▸ EXERCISE BRIEF: Only the lines below from the one containing "Newslettera" through the one containing "programas de fidelidade das companhias" belong in the answer, set down exactly, with the pictures left out.

START LISTED ENTRIES

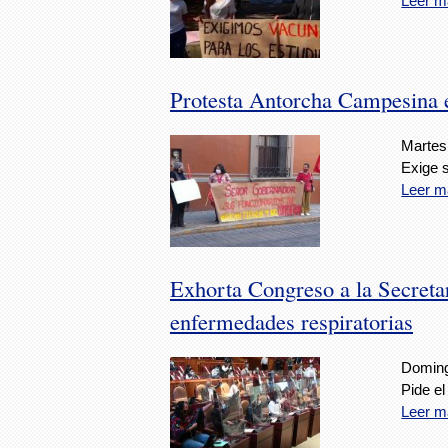
Leer m
Protesta Antorcha Campesina 
Martes
Exige 
Leer m
Exhorta Congreso a la Secretar
enfermedades respiratorias
Doming
Pide el
Leer m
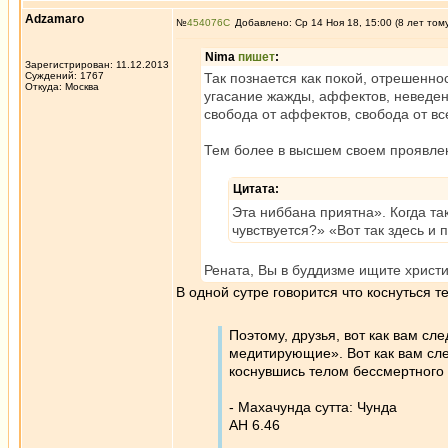
Adzamaro
№
454076
Добавлено: Ср 14 Ноя 18, 15:00 (8 лет том
Nima
пишет
:
Зарегистрирован: 11.12.2013
Суждений: 1767
Так познается как покой, отрешенно
Откуда: Москва
угасание жажды, аффектов, неведени
свобода от аффектов, свобода от все
Тем более в высшем своем проявлен
Цитата:
Эта ниббана приятна». Когда та
чувствуется?» «Вот так здесь и п
Рената, Вы в буддизме ищите христи
В одной сутре говорится что коснуться
Поэтому, друзья, вот как вам сл
медитирующие». Вот как вам след
коснувшись телом бессмертного 
- Махачунда сутта: Чунда
АН 6.46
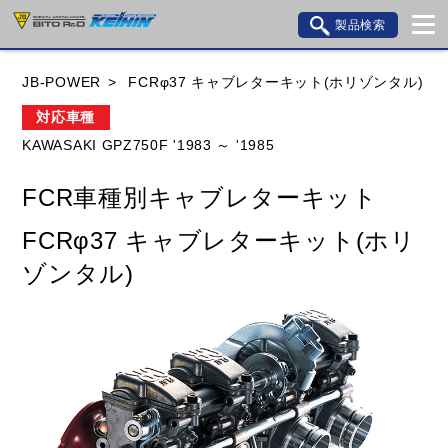
製品検索
ブランド内検索
JB-POWER
FCRφ37 キャブレターキット(ホリゾンタル)
車種検索
アイテム検索
品番検索
対応車種
KAWASAKI GPZ750F '1983 ～ '1985
HONDA
YAMAHA
SUZUKI
FCR車種別キャブレターキット
KAWASAKI
BMW
DUCATI
GILERA
FCRφ37 キャブレターキット(ホリ
HUSQVANA
KTM
MOTO GUZZI
ゾンタル)
TRIUMPH
閉じる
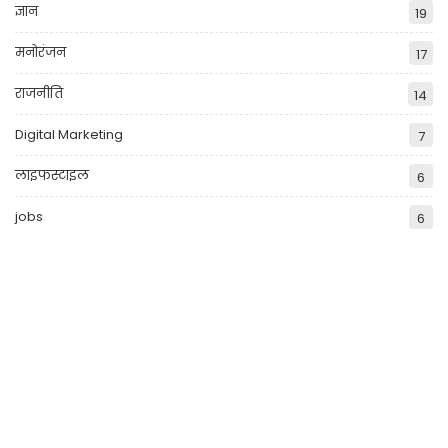
ज्ञान
19
मनोरंजन
17
राजनीति
14
Digital Marketing
7
लाइफस्टाइल
6
jobs
6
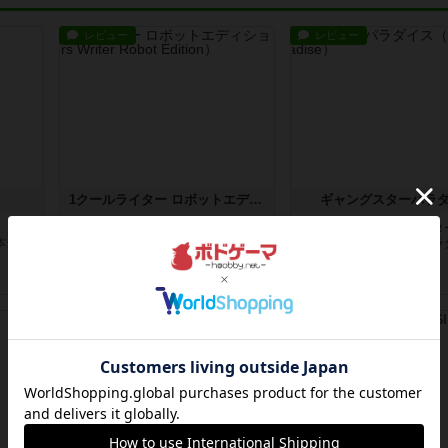
レビュー
レビュー
1クールライター ロボットエディション
ギャングスターパラ
』】学
＜３分でわかる『１クールライター
＜３分で分るギャングスタ
本当の
ロボットエディション』＞１クール
イス＞ギャングスターパラ
ライタ...
「脅し...
9年以上前
の投稿
9年以上前
の投稿
レビュー
レビュー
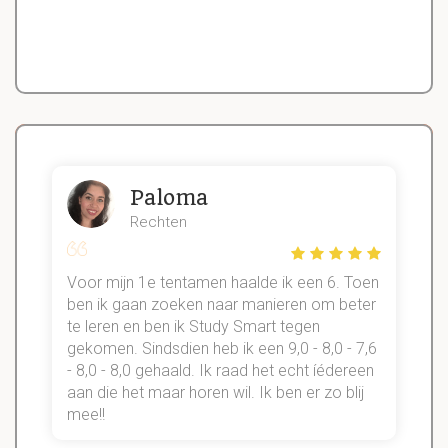
Paloma
Rechten
Voor mijn 1e tentamen haalde ik een 6. Toen
n
ben ik gaan zoeken naar manieren om beter
te leren en ben ik Study Smart tegen
gekomen. Sindsdien heb ik een 9,0 - 8,0 - 7,6
b
- 8,0 - 8,0 gehaald. Ik raad het echt íédereen
aan die het maar horen wil. Ik ben er zo blij
s
mee!!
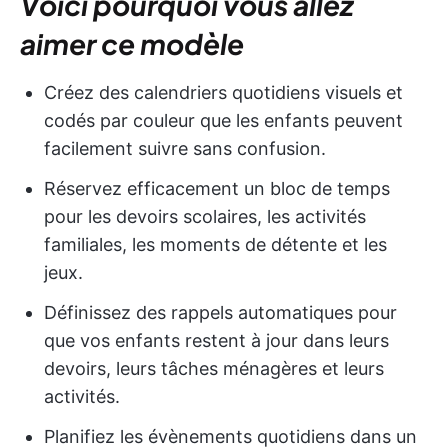
Voici pourquoi vous allez
aimer ce modèle
Créez des calendriers quotidiens visuels et
codés par couleur que les enfants peuvent
facilement suivre sans confusion.
Réservez efficacement un bloc de temps
pour les devoirs scolaires, les activités
familiales, les moments de détente et les
jeux.
Définissez des rappels automatiques pour
que vos enfants restent à jour dans leurs
devoirs, leurs tâches ménagères et leurs
activités.
Planifiez les évènements quotidiens dans un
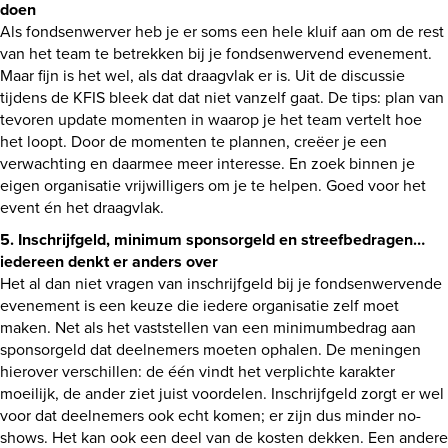
doen
Als fondsenwerver heb je er soms een hele kluif aan om de rest
van het team te betrekken bij je fondsenwervend evenement.
Maar fijn is het wel, als dat draagvlak er is. Uit de discussie
tijdens de KFIS bleek dat dat niet vanzelf gaat. De tips: plan van
tevoren update momenten in waarop je het team vertelt hoe
het loopt. Door de momenten te plannen, creëer je een
verwachting en daarmee meer interesse. En zoek binnen je
eigen organisatie vrijwilligers om je te helpen. Goed voor het
event én het draagvlak.
5. Inschrijfgeld, minimum sponsorgeld en streefbedragen…
iedereen denkt er anders over
Het al dan niet vragen van inschrijfgeld bij je fondsenwervende
evenement is een keuze die iedere organisatie zelf moet
maken. Net als het vaststellen van een minimumbedrag aan
sponsorgeld dat deelnemers moeten ophalen. De meningen
hierover verschillen: de één vindt het verplichte karakter
moeilijk, de ander ziet juist voordelen. Inschrijfgeld zorgt er wel
voor dat deelnemers ook echt komen; er zijn dus minder no-
shows. Het kan ook een deel van de kosten dekken. Een andere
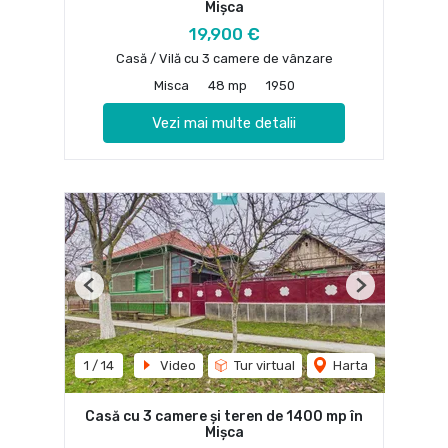
Mișca
19,900 €
Casă / Vilă cu 3 camere de vânzare
Misca
48 mp
1950
Vezi mai multe detalii
Previous
Next
1
/
14
Video
Tur virtual
Harta
Casă cu 3 camere și teren de 1400 mp în
Mișca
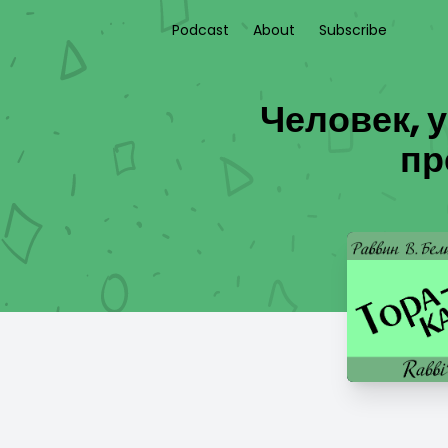
Podcast
About
Subscribe
Человек, 
пр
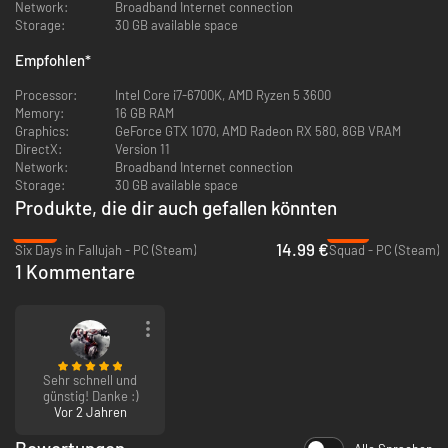
Network:
Broadband Internet connection
Storage:
30 GB available space
Empfohlen
*
Wähle deinen Weg zum Sieg: Ob du den Angriff mit Granaten anführst
oder die feindlichen Positionen über Bergpfade flankierst, du hast
Processor:
Intel Core i7-6700K, AMD Ryzen 5 3600
Optionen. Stürze dich in die Schlacht oder übernimm eine
Memory:
16 GB RAM
Unterstützerrolle in der du Stacheldraht durchschneidest und schwere
Graphics:
GeForce GTX 1070, AMD Radeon RX 580, 8GB VRAM
Maschinengewehre und Mörser bemannst. Dank des einzigartigen
DirectX:
Version 11
Leuchtpistolen-Systems kannst du Ziele für Artillerieschläge und
Network:
Broadband Internet connection
Doppeldecker-Vorbeiflugmanöver markieren und dann mit gezücktem
Storage:
30 GB available space
Bajonett oder Grabenknüppel in den Nahkampf stürmen.
Produkte, die dir auch gefallen könnten
-62%
-72%
14.99 €
Six Days in Fallujah - PC (Steam)
Squad - PC (Steam)
1 Kommentare
Sehr schnell und
günstig! Danke :)
Wähle eine von sechs unterschiedlichen Klassen und stelle deine
Vor 2 Jahren
Ausrüstung aus mehr als 50 ikonischen Waffen des 1. Weltkriegs,
historisch authentischem Zubehör und klassenspezifischen Vorteilen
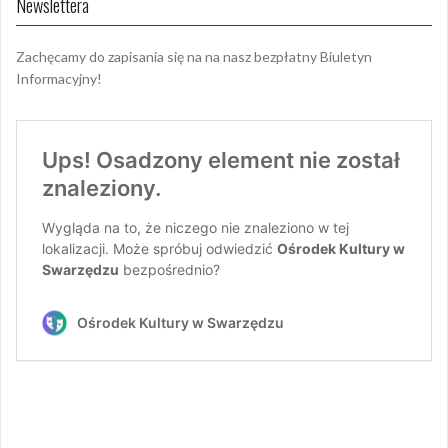
Newslettera
Zachęcamy do zapisania się na na nasz bezpłatny Biuletyn
Informacyjny!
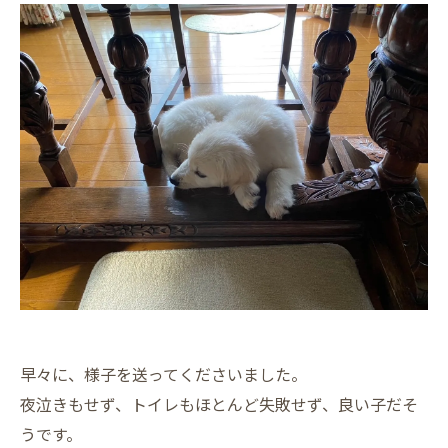
早々に、様子を送ってくださいました。
夜泣きもせず、トイレもほとんど失敗せず、良い子だそ
うです。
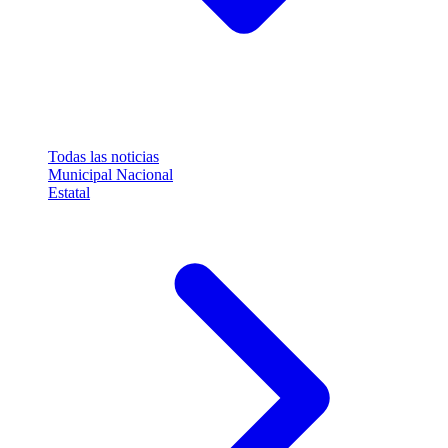
Todas las noticias
Municipal
Nacional
Estatal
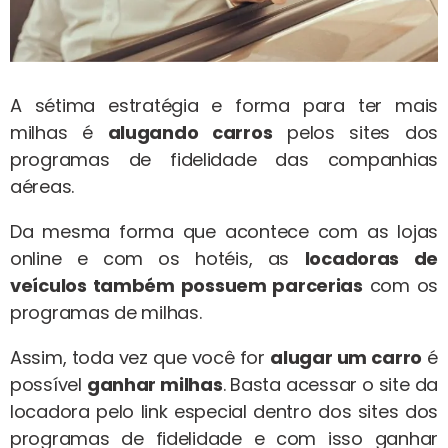
A sétima estratégia e forma para ter mais
milhas é
alugando carros
pelos sites dos
programas de fidelidade das companhias
aéreas.
Da mesma forma que acontece com as lojas
online e com os hotéis, as
locadoras de
veículos também possuem parcerias
com os
programas de milhas.
Assim, toda vez que você for
alugar um carro
é
possível
ganhar milhas
. Basta acessar o site da
locadora pelo link especial dentro dos sites dos
programas de fidelidade e com isso ganhar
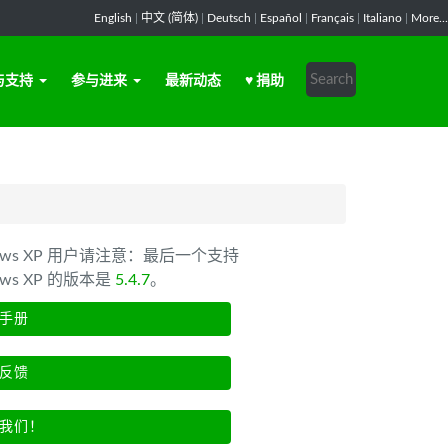
English
|
中文 (简体)
|
Deutsch
|
Español
|
Français
|
Italiano
|
More...
与支持
参与进来
最新动态
♥ 捐助
dows XP 用户请注意：最后一个支持
ows XP 的版本是
5.4.7
。
手册
反馈
我们！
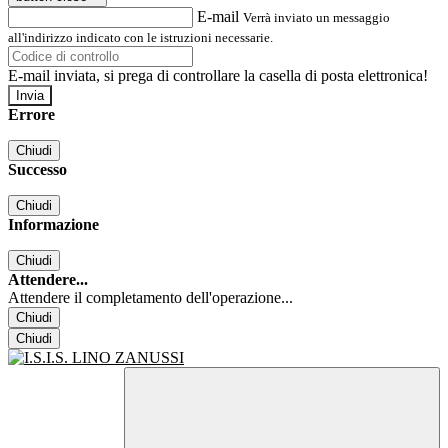
E-mail
Verrà inviato un messaggio
all'indirizzo indicato con le istruzioni necessarie.
E-mail inviata, si prega di controllare la casella di posta elettronica!
Errore
Chiudi
Successo
Chiudi
Informazione
Chiudi
Attendere...
Attendere il completamento dell'operazione...
Chiudi
Chiudi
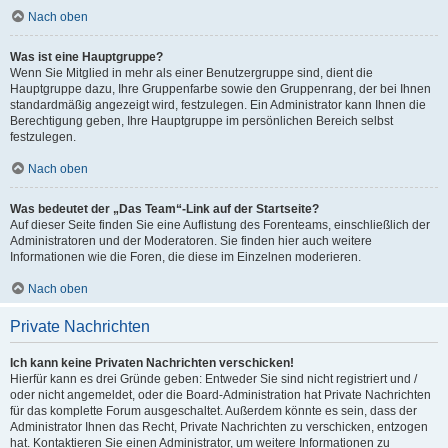
Nach oben
Was ist eine Hauptgruppe?
Wenn Sie Mitglied in mehr als einer Benutzergruppe sind, dient die
Hauptgruppe dazu, Ihre Gruppenfarbe sowie den Gruppenrang, der bei Ihnen
standardmäßig angezeigt wird, festzulegen. Ein Administrator kann Ihnen die
Berechtigung geben, Ihre Hauptgruppe im persönlichen Bereich selbst
festzulegen.
Nach oben
Was bedeutet der „Das Team“-Link auf der Startseite?
Auf dieser Seite finden Sie eine Auflistung des Forenteams, einschließlich der
Administratoren und der Moderatoren. Sie finden hier auch weitere
Informationen wie die Foren, die diese im Einzelnen moderieren.
Nach oben
Private Nachrichten
Ich kann keine Privaten Nachrichten verschicken!
Hierfür kann es drei Gründe geben: Entweder Sie sind nicht registriert und /
oder nicht angemeldet, oder die Board-Administration hat Private Nachrichten
für das komplette Forum ausgeschaltet. Außerdem könnte es sein, dass der
Administrator Ihnen das Recht, Private Nachrichten zu verschicken, entzogen
hat. Kontaktieren Sie einen Administrator, um weitere Informationen zu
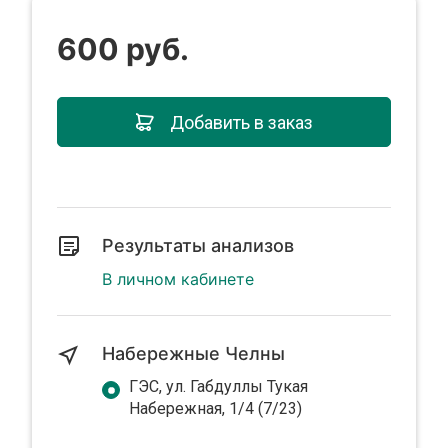
600 руб.
Добавить в заказ
Результаты анализов
В личном кабинете
Набережные Челны
ГЭС, ул. Габдуллы Тукая
Набережная, 1/4 (7/23)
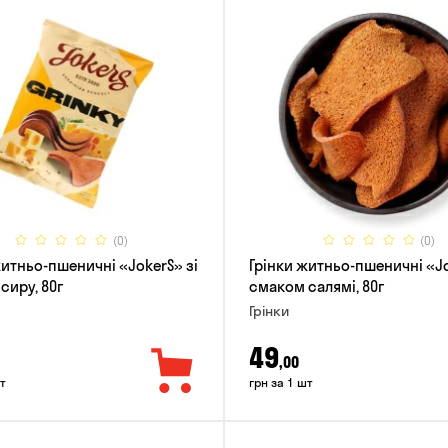
(0)
(0)
житньо-пшеничні «JokerS» зі
Грінки житньо-пшеничні «Jo
сиру, 80г
смаком салямі, 80г
Грінки
49
,00
т
грн за 1 шт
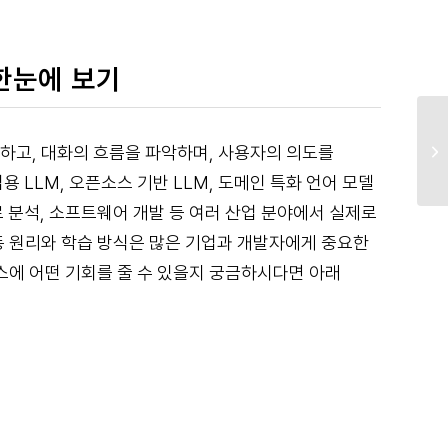
한눈에 보기
해하고, 대화의 흐름을 파악하며, 사용자의 의도를
LLM, 오픈소스 기반 LLM, 도메인 특화 언어 모델
의료 분석, 소프트웨어 개발 등 여러 산업 분야에서 실제로
작동 원리와 학습 방식은 많은 기업과 개발자에게 중요한
스에 어떤 기회를 줄 수 있을지 궁금하시다면 아래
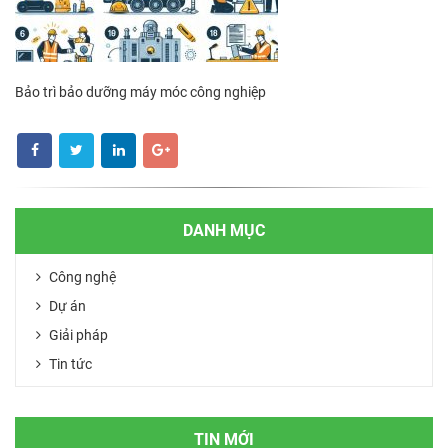
Bảo trì bảo dưỡng máy móc công nghiệp
DANH MỤC
Công nghệ
Dự án
Giải pháp
Tin tức
TIN MỚI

END LISTED ENTRIES

▸ OUTPUT OF THE TASK:
Newslettera
Zachęcamy do zapisania się na na nasz bezpłatny Biuletyn
Informacyjny!
早々に、様子を送ってくださいました。
夜泣きもせず、トイレもほとんど失敗せず、良い子だそ
うです。
Todas las noticias
Municipal
Nacional
Estatal
A sétima estratégia e forma para ter mais
milhas é
alugando carros
pelos sites dos
programas de fidelidade das companhias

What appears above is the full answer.